DATASET RECORDS >>

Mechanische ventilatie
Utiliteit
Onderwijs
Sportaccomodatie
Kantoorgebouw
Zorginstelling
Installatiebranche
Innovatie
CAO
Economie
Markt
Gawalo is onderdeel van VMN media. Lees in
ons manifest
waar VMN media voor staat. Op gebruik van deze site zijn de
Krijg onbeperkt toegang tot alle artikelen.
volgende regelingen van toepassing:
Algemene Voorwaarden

--

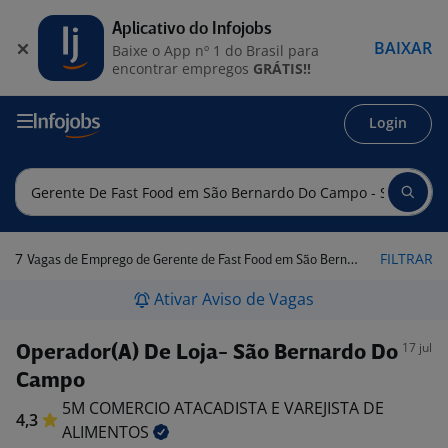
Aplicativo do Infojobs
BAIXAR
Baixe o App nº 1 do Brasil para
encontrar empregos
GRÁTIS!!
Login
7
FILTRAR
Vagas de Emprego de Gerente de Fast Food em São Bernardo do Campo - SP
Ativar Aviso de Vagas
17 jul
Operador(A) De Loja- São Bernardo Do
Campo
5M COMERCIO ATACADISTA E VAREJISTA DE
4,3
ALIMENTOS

--

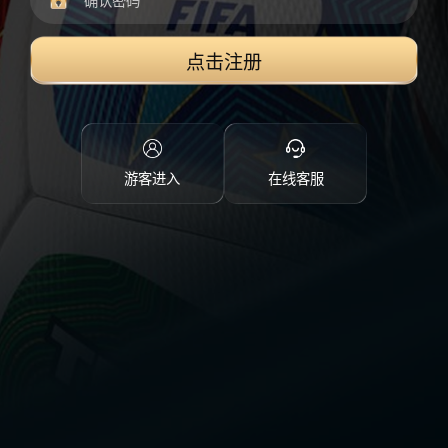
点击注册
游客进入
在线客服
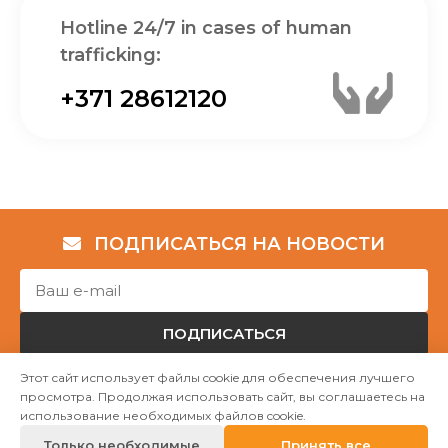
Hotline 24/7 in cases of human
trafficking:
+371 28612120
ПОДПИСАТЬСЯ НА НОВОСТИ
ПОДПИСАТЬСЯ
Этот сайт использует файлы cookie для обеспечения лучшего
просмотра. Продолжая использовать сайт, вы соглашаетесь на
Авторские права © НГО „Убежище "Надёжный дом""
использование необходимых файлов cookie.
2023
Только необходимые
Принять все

REQUIRED WORK >>
In the listing above, transcribe exactly everything from the line containing "Sportaccomodatie" down to the line containing "Algemene Voorwaarden", including both and nothing more.

ANSWER TO THIS PROBLEM >>
Sportaccomodatie
Kantoorgebouw
Zorginstelling
Installatiebranche
Innovatie
CAO
Economie
Markt
Gawalo is onderdeel van VMN media. Lees in
ons manifest
waar VMN media voor staat. Op gebruik van deze site zijn de
Krijg onbeperkt toegang tot alle artikelen.
volgende regelingen van toepassing:
Algemene Voorwaarden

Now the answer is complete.